There's a _lot_ of difference: in your scenario the dma zone is in empty
and the next allocation GFP_DMA will fail. So it's right and necessary to
loop in kswapd because we are really low on memory on such zone (the dma
zone)!

In the scenario that I raised previously where the stock kernel loops
forever (so first mlocked in normal zone and then cache in dma zone) the
recycling will _succeed_ and there's no reason to keep looping in kswapd
trying to free the normal zone because the next allocation will succeed
without any problem. Do you see the difference?

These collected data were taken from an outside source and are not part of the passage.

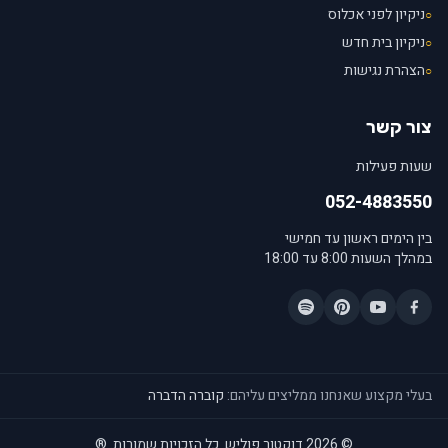
ניקיון לפני אכלוס
○
ניקיון בית חדש
○
הצהרת נגישות
○
צור קשר
שעות פעילות
052-4883550
בין הימים ראשון עד חמישי
במהלך השעות 8:00 עד 18:00
בעלי מקצוע שאנחנו ממליצים עליהם:
קוברה הדברה
© 2026 דוקטור פוליש. כל הזכויות שמורות.
®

>and we can support all corner cases of usage well without it. In
>fact, as I demonstrated above, even your own contorted example will
>hang classzone if I only switch the order in which the allocations
>happen...

It won't hang, but kswapd will eat CPU and that's right in your case. The
difference that you can't see is that in the second scenario where the
classzone would spend CPU in kswapd the CPU is spent for a purpose that
have a sense. In the first scenario where classzone wouldn't any spend
CPU, the CPU in kswapd would infact be _wasted_.